* **AIM OF THE TASK**
Transcribe only the lines in the data below falling between the line with "para cada tipo de" and the line with "För vårdgivare och företag", including those two lines, and leave out any picture.

* **Saved data entries**
• • • •

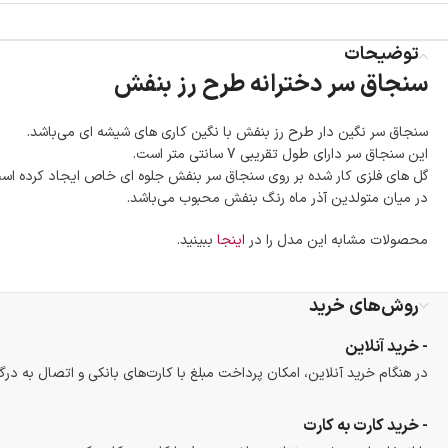
توضیحات
سنجاق سر دخترانه طرح رز بنفش
سنجاق سر نگین دار طرح رز بنفش با نگین کاری های شیشه ای می‌باشد.
این سنجاق سر دارای طول تقریبی 7 سانتی متر است.
گل های فلزی کار شده بر روی سنجاق سر بنفش جلوه ای خاص ایجاد کرده اس
در میان متولدین آذر ماه رنگ بنفش محبوب می‌باشد.
محصولات مشابه این مدل را در
اینجا
ببینید.
روش‌های خرید
- خرید آنلاین
در هنگام خرید آنلاین، امکان پرداخت مبلغ با کارت‌های بانکی و اتصال به درگ
- خرید کارت به کارت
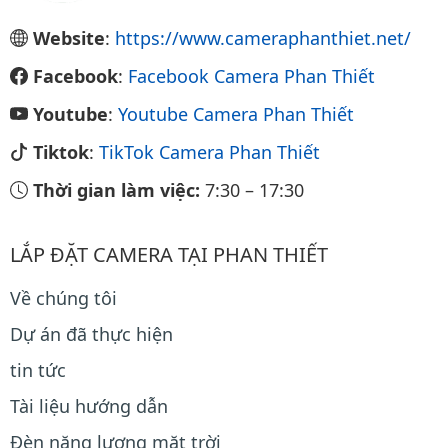
Website
:
https://www.cameraphanthiet.net/
Facebook
:
Facebook Camera Phan Thiết
Youtube
:
Youtube Camera Phan Thiết
Tiktok
:
TikTok Camera Phan Thiết
Thời gian làm việc:
7:30
–
17:30
LẮP ĐẶT CAMERA TẠI PHAN THIẾT
Về chúng tôi
Dự án đã thực hiện
tin tức
Tài liệu hướng dẫn
Đèn năng lượng mặt trời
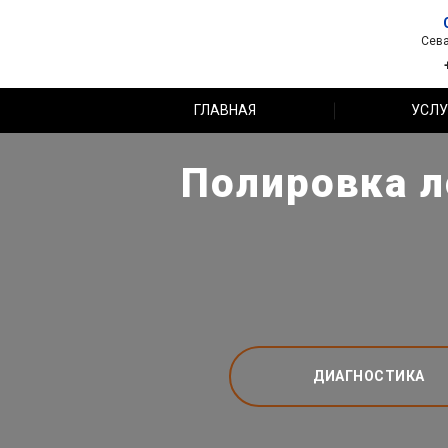
Сева
ГЛАВНАЯ
УСЛУ
Полировка л
ДИАГНОСТИКА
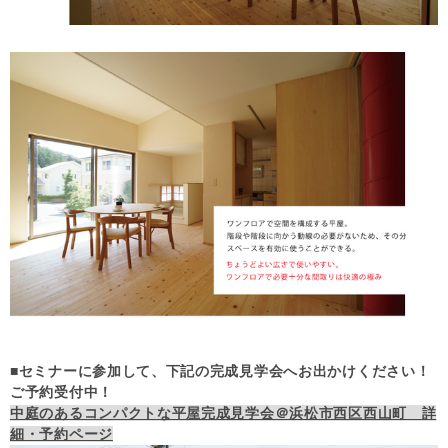
■セミナーに参加して、下記の完成見学会へお出かけください！
ご予約受付中！
中庭のあるコンパクトな平屋完成見学会＠浜松市西区西山町 詳
細・予約ページ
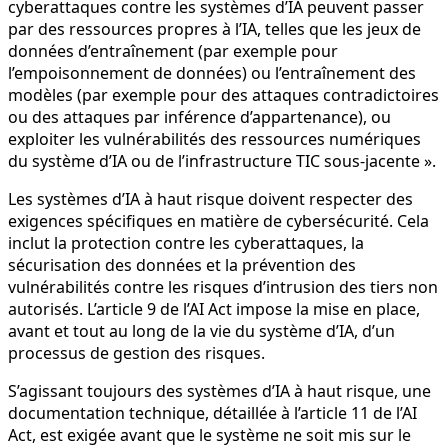
cyberattaques contre les systèmes d’IA peuvent passer
par des ressources propres à l’IA, telles que les jeux de
données d’entraînement (par exemple pour
l’empoisonnement de données) ou l’entraînement des
modèles (par exemple pour des attaques contradictoires
ou des attaques par inférence d’appartenance), ou
exploiter les vulnérabilités des ressources numériques
du système d’IA ou de l’infrastructure TIC sous-jacente ».
Les systèmes d’IA à haut risque doivent respecter des
exigences spécifiques en matière de cybersécurité. Cela
inclut la protection contre les cyberattaques, la
sécurisation des données et la prévention des
vulnérabilités contre les risques d’intrusion des tiers non
autorisés. L’article 9 de l’AI Act impose la mise en place,
avant et tout au long de la vie du système d’IA, d’un
processus de gestion des risques.
S’agissant toujours des systèmes d’IA à haut risque, une
documentation technique, détaillée à l’article 11 de l’AI
Act, est exigée avant que le système ne soit mis sur le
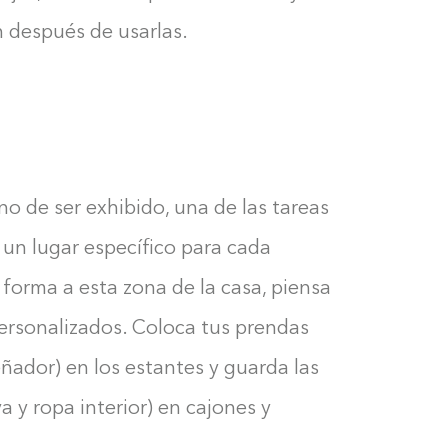
n después de usarlas.
o de ser exhibido, una de las tareas
un lugar específico para cada
e forma a esta zona de la casa, piensa
personalizados. Coloca tus prendas
ñador) en los estantes y guarda las
 y ropa interior) en cajones y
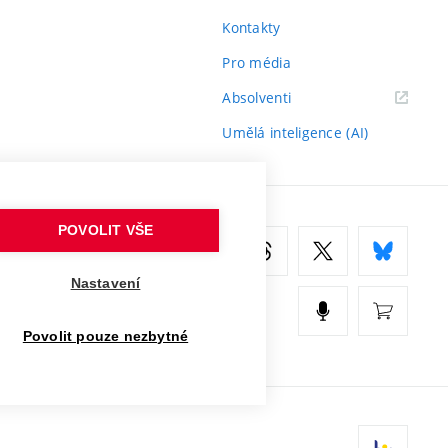
Kontakty
Pro média
(externí
Absolventi
odkaz)
Umělá inteligence (AI)
POVOLIT VŠE
Nastavení
Povolit pouze nezbytné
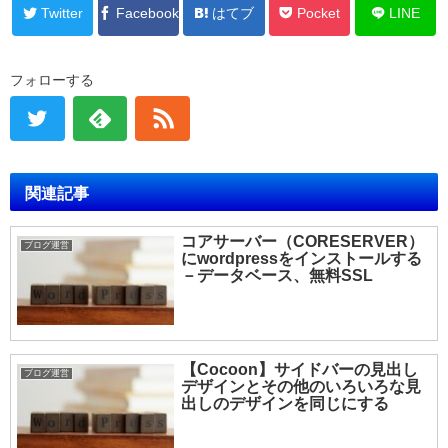
Twitter
Facebook
はてブ
Pocket
LINE
フォローする
関連記事
コアサーバー（CORESERVER）
ブログ運営
にwordpressをインストールする
－データベース、無料SSL
【Cocoon】サイドバーの見出し
ブログ運営
デザインとその他のいろいろな見
出しのデザインを同じにする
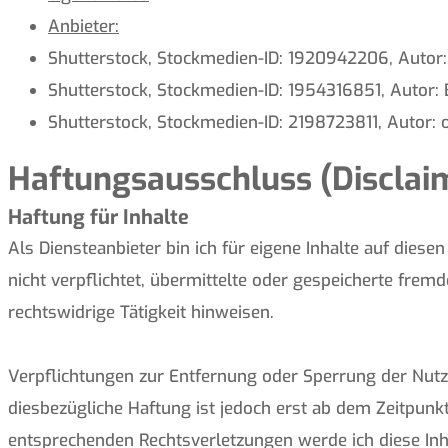
Anbieter:
Shutterstock, Stockmedien-ID: 1920942206, Autor:
Shutterstock, Stockmedien-ID: 1954316851, Autor:
Shutterstock, Stockmedien-ID: 2198723811, Autor:
Haftungsausschluss (Disclai
Haftung für Inhalte
Als Diensteanbieter bin ich für eigene Inhalte auf diese
nicht verpflichtet, übermittelte oder gespeicherte fre
rechtswidrige Tätigkeit hinweisen.
Verpflichtungen zur Entfernung oder Sperrung der Nutz
diesbezügliche Haftung ist jedoch erst ab dem Zeitpun
entsprechenden Rechtsverletzungen werde ich diese In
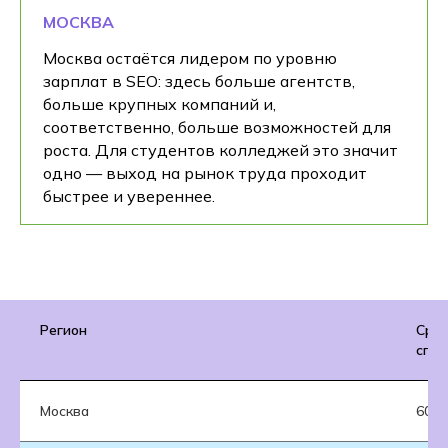
МОСКВА
Москва остаётся лидером по уровню
зарплат в SEO: здесь больше агентств,
больше крупных компаний и,
соответственно, больше возможностей для
роста. Для студентов колледжей это значит
одно — выход на рынок труда проходит
быстрее и увереннее.
Регион
Сре
спец
Москва
60 0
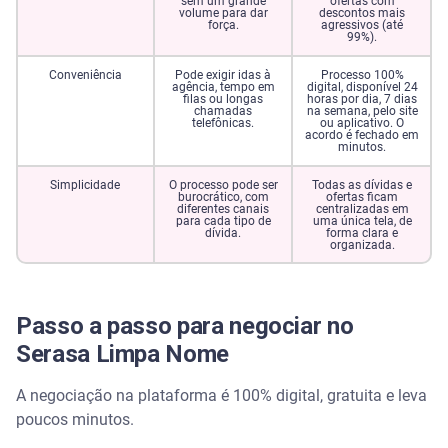
sem um grande
ofertas com
volume para dar
descontos mais
força.
agressivos (até
99%).
Conveniência
Pode exigir idas à
Processo 100%
agência, tempo em
digital, disponível 24
filas ou longas
horas por dia, 7 dias
chamadas
na semana, pelo site
telefônicas.
ou aplicativo. O
acordo é fechado em
minutos.
Simplicidade
O processo pode ser
Todas as dívidas e
burocrático, com
ofertas ficam
diferentes canais
centralizadas em
para cada tipo de
uma única tela, de
dívida.
forma clara e
organizada.
Passo a passo para negociar no
Serasa Limpa Nome
A negociação na plataforma é 100% digital, gratuita e leva
poucos minutos.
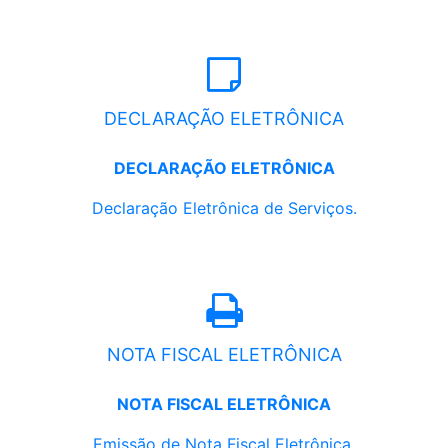
DECLARAÇÃO ELETRÔNICA
DECLARAÇÃO ELETRÔNICA
Declaração Eletrônica de Serviços.
NOTA FISCAL ELETRÔNICA
NOTA FISCAL ELETRÔNICA
Emissão de Nota Fiscal Eletrônica.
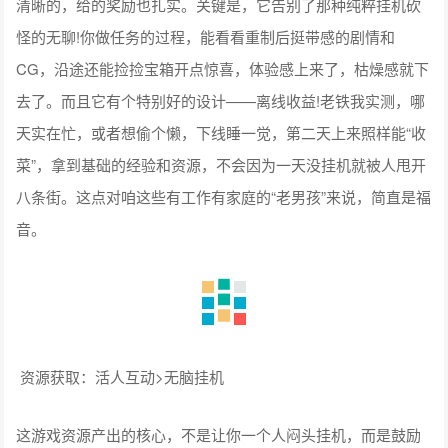
清晰的，给的奖励也扎实。关键是，它告别了那种纯粹挂机砍
怪的无聊!你做任务的过程，能看看重制后挺带感的剧情和
CG，沿途还能捡捡宝箱开点惊喜，体验感上来了，枯燥感就下
去了。而且它有个特别好的设计——离线收益!老铁我实测，哪
天实在忙，或者想偷个懒，下线睡一觉，第二天上来照样能“收
菜”，拿到基础的经验和资源，不会因为一天没挂机就被人甩开
八条街。这点对咱这些有工作有家庭的“老男孩”来说，简直是福
音。
资源获取：活人互动>无脑挂机
这游戏资源产出的核心，不是让你一个人闷头挂机，而是鼓励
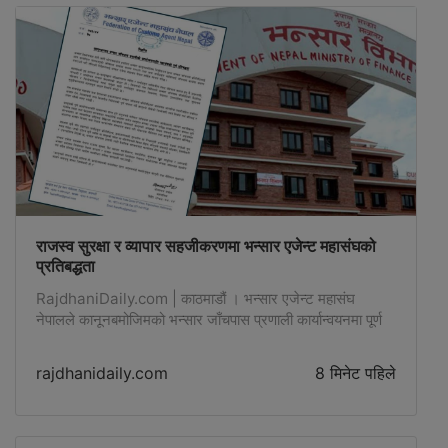
राजस्व सुरक्षा र व्यापार सहजीकरणमा भन्सार एजेन्ट महासंघको
प्रतिबद्धता
RajdhaniDaily.com | काठमाडौं । भन्सार एजेन्ट महासंघ
नेपालले कानूनबमोजिमको भन्सार जाँचपास प्रणाली कार्यान्वयनमा पूर्ण
प्रतिबद्धता जनाएको छ। भन्सार विभागले हालै जारी गरेको -
rajdhanidaily.com
8 मिनेट पहिले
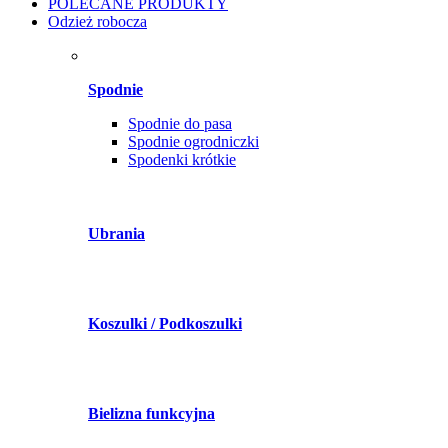
POLECANE PRODUKTY
Odzież robocza
Spodnie
Spodnie do pasa
Spodnie ogrodniczki
Spodenki krótkie
Ubrania
Koszulki / Podkoszulki
Bielizna funkcyjna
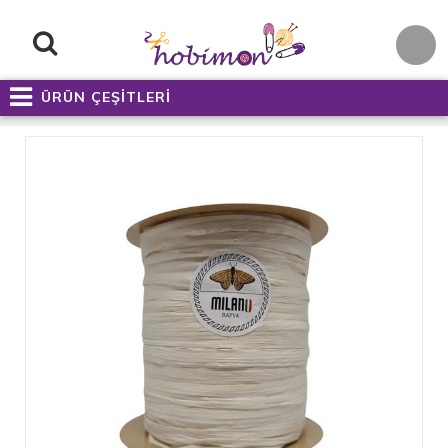
ÜRÜN ÇEŞİTLERİ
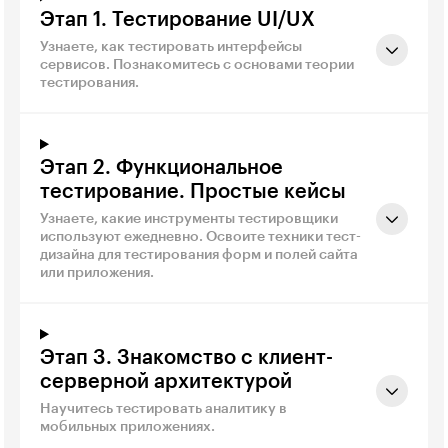
Этап 1. Тестирование UI/UX
Узнаете, как тестировать интерфейсы
сервисов. Познакомитесь с основами теории
тестирования.
Этап 2. Функциональное
тестирование. Простые кейсы
Узнаете, какие инструменты тестировщики
используют ежедневно. Освоите техники тест-
дизайна для тестирования форм и полей сайта
или приложения.
Этап 3. Знакомство с клиент-
серверной архитектурой
Научитесь тестировать аналитику в
мобильных приложениях.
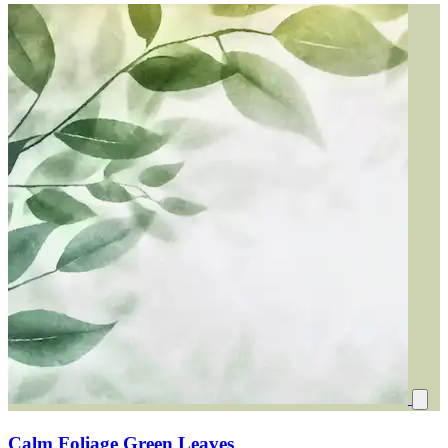
Calm Foliage Green Leaves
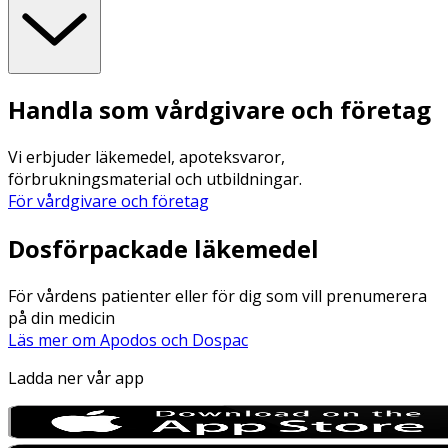
Handla som vårdgivare och företag
Vi erbjuder läkemedel, apoteksvaror,
förbrukningsmaterial och utbildningar.
För vårdgivare och företag
Dosförpackade läkemedel
För vårdens patienter eller för dig som vill prenumerera
på din medicin
Läs mer om Apodos och Dospac
Ladda ner vår app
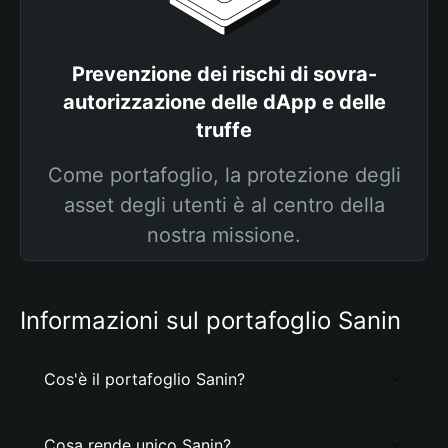
Prevenzione dei rischi di sovra-
autorizzazione delle dApp e delle
truffe
Come portafoglio, la protezione degli
asset degli utenti è al centro della
nostra missione.
Informazioni sul portafoglio Sanin
Cos'è il portafoglio Sanin?
Cosa rende unico Sanin?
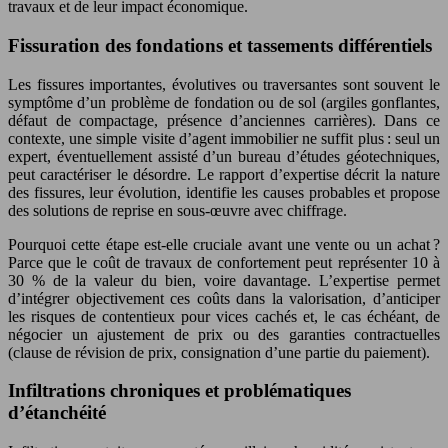
travaux et de leur impact économique.
Fissuration des fondations et tassements différentiels
Les fissures importantes, évolutives ou traversantes sont souvent le
symptôme d’un problème de fondation ou de sol (argiles gonflantes,
défaut de compactage, présence d’anciennes carrières). Dans ce
contexte, une simple visite d’agent immobilier ne suffit plus : seul un
expert, éventuellement assisté d’un bureau d’études géotechniques,
peut caractériser le désordre. Le rapport d’expertise décrit la nature
des fissures, leur évolution, identifie les causes probables et propose
des solutions de reprise en sous-œuvre avec chiffrage.
Pourquoi cette étape est-elle cruciale avant une vente ou un achat ?
Parce que le coût de travaux de confortement peut représenter 10 à
30 % de la valeur du bien, voire davantage. L’expertise permet
d’intégrer objectivement ces coûts dans la valorisation, d’anticiper
les risques de contentieux pour vices cachés et, le cas échéant, de
négocier un ajustement de prix ou des garanties contractuelles
(clause de révision de prix, consignation d’une partie du paiement).
Infiltrations chroniques et problématiques
d’étanchéité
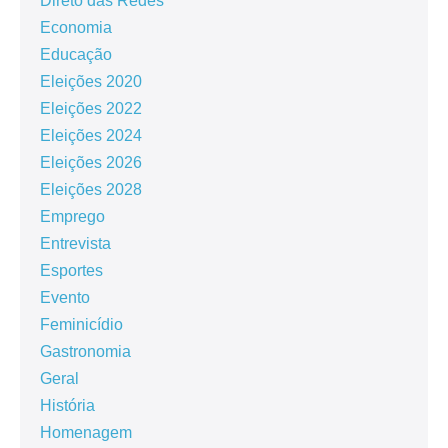
Direto das Redes
Economia
Educação
Eleições 2020
Eleições 2022
Eleições 2024
Eleições 2026
Eleições 2028
Emprego
Entrevista
Esportes
Evento
Feminicídio
Gastronomia
Geral
História
Homenagem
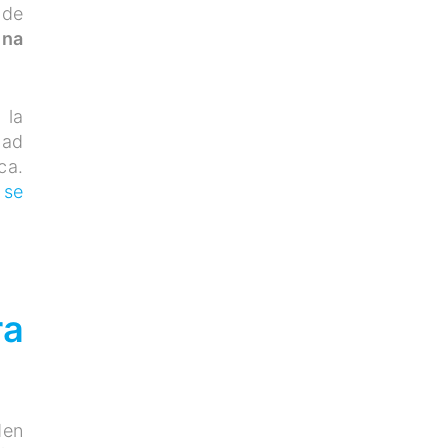
 de
una
 la
dad
ca.
 se
ra
den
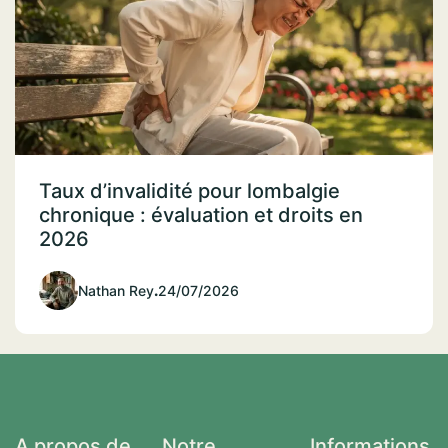
Taux d’invalidité pour lombalgie
chronique : évaluation et droits en
2026
Nathan Rey
.
24/07/2026
A propos de
Notre
Informations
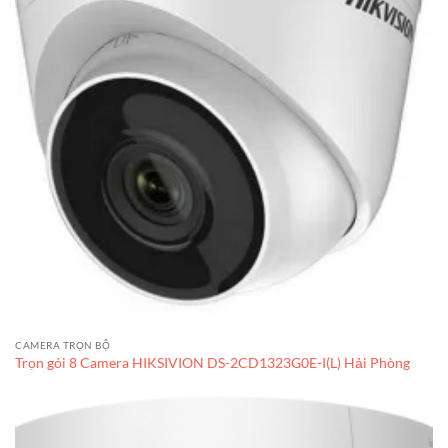
CAMERA TRỌN BỘ
Trọn gói 8 Camera HIKSIVION DS-2CD1323G0E-I(L) Hải Phòng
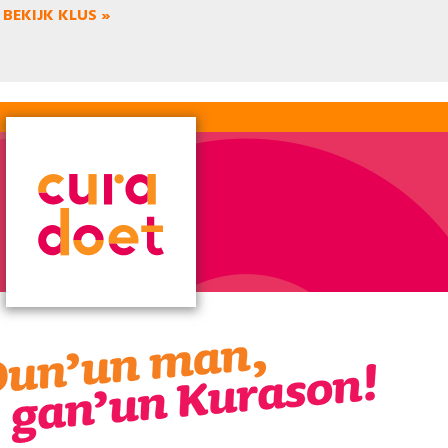
BEKIJK KLUS »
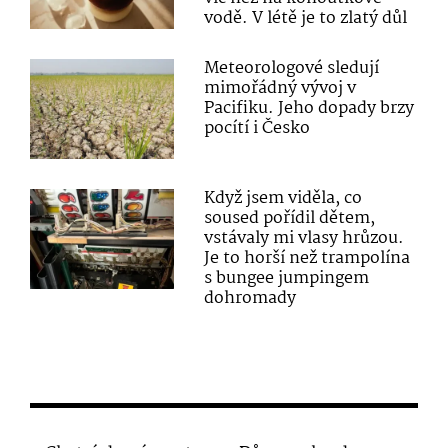
vodě. V létě je to zlatý důl
Meteorologové sledují
mimořádný vývoj v
Pacifiku. Jeho dopady brzy
pocítí i Česko
Když jsem viděla, co
soused pořídil dětem,
vstávaly mi vlasy hrůzou.
Je to horší než trampolína
s bungee jumpingem
dohromady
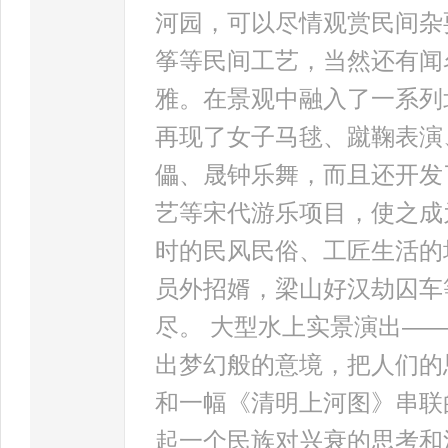
河园，可以尽情观赏民间杂
筝等民间工艺，当然还有闻
雅。在景观中融入了一系列
再现了女子马毬、蹴鞠表演
儡、晟钟乐舞，而且还开发
艺等宋代游乐项目，使之成
时的民风民俗、工匠生活的
员外招婿，梁山好汉劫囚车
尽。 大型水上实景演出—
出梦幻般的意境，把人们的
和一幅《清明上河图》串联
起一个民族对兴衰的思考和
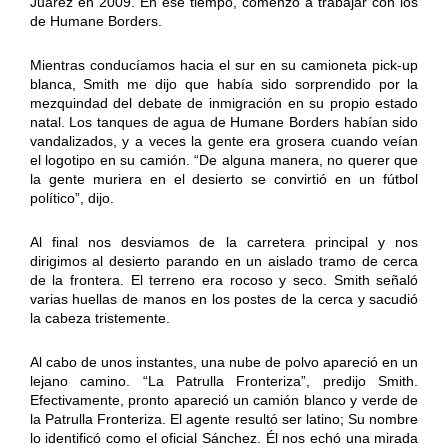
Juárez en 2009. En ese tiempo, comenzó a trabajar con los
de Humane Borders.
Mientras conducíamos hacia el sur en su camioneta pick-up
blanca, Smith me dijo que había sido sorprendido por la
mezquindad del debate de inmigración en su propio estado
natal. Los tanques de agua de Humane Borders habían sido
vandalizados, y a veces la gente era grosera cuando veían
el logotipo en su camión. “De alguna manera, no querer que
la gente muriera en el desierto se convirtió en un fútbol
político”, dijo.
Al final nos desviamos de la carretera principal y nos
dirigimos al desierto parando en un aislado tramo de cerca
de la frontera. El terreno era rocoso y seco. Smith señaló
varias huellas de manos en los postes de la cerca y sacudió
la cabeza tristemente.
Al cabo de unos instantes, una nube de polvo apareció en un
lejano camino. “La Patrulla Fronteriza”, predijo Smith.
Efectivamente, pronto apareció un camión blanco y verde de
la Patrulla Fronteriza. El agente resultó ser latino; Su nombre
lo identificó como el oficial Sánchez. Él nos echó una mirada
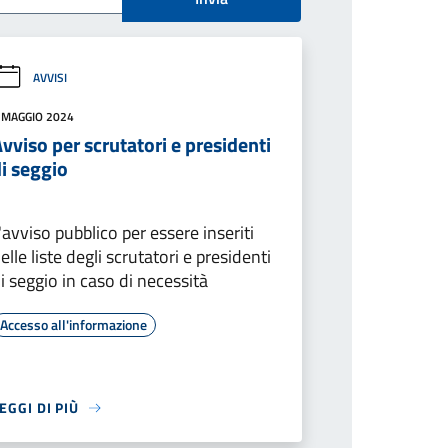
AVVISI
 MAGGIO 2024
vviso per scrutatori e presidenti
i seggio
'avviso pubblico per essere inseriti
elle liste degli scrutatori e presidenti
i seggio in caso di necessità
Accesso all'informazione
EGGI DI PIÙ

• • • •

* **RESPONSE TO THE EXERCISE**
para cada tipo de
uma única tela, de
dívida.
forma clara e
organizada.
Passo a passo para negociar no
Serasa Limpa Nome
A negociação na plataforma é 100% digital, gratuita e leva
poucos minutos.
DECLARAÇÃO ELETRÔNICA
DECLARAÇÃO ELETRÔNICA
Declaração Eletrônica de Serviços.
NOTA FISCAL ELETRÔNICA
NOTA FISCAL ELETRÔNICA
Emissão de Nota Fiscal Eletrônica.
清晰的，给的奖励也扎实。关键是，它告别了那种纯粹挂机砍
怪的无聊!你做任务的过程，能看看重制后挺带感的剧情和
CG，沿途还能捡捡宝箱开点惊喜，体验感上来了，枯燥感就下
去了。而且它有个特别好的设计——离线收益!老铁我实测，哪
天实在忙，或者想偷个懒，下线睡一觉，第二天上来照样能“收
菜”，拿到基础的经验和资源，不会因为一天没挂机就被人甩开
八条街。这点对咱这些有工作有家庭的“老男孩”来说，简直是福
音。
资源获取：活人互动>无脑挂机
这游戏资源产出的核心，不是让你一个人闷头挂机，而是鼓励
राजस्व सुरक्षा र व्यापार सहजीकरणमा भन्सार एजेन्ट महासंघको
प्रतिबद्धता
RajdhaniDaily.com | काठमाडौं । भन्सार एजेन्ट महासंघ
नेपालले कानूनबमोजिमको भन्सार जाँचपास प्रणाली कार्यान्वयनमा पूर्ण
प्रतिबद्धता जनाएको छ। भन्सार विभागले हालै जारी गरेको -
rajdhanidaily.com
8 मिनेट पहिले
POLECANE PRODUKTY
Odzież robocza
Spodnie
Spodnie do pasa
Spodnie ogrodniczki
Spodenki krótkie
Ubrania
Koszulki / Podkoszulki
Bielizna funkcyjna
ÜRÜN ÇEŞİTLERİ
Этап 1. Тестирование UI/UX
Узнаете, как тестировать интерфейсы
сервисов. Познакомитесь с основами теории
тестирования.
Этап 2. Функциональное
тестирование. Простые кейсы
Узнаете, какие инструменты тестировщики
используют ежедневно. Освоите техники тест-
дизайна для тестирования форм и полей сайта
или приложения.
Этап 3. Знакомство с клиент-
серверной архитектурой
Научитесь тестировать аналитику в
мобильных приложениях.
Calm Foliage Green Leaves
Handla som vårdgivare och företag
Vi erbjuder läkemedel, apoteksvaror,
förbrukningsmaterial och utbildningar.
För vårdgivare och företag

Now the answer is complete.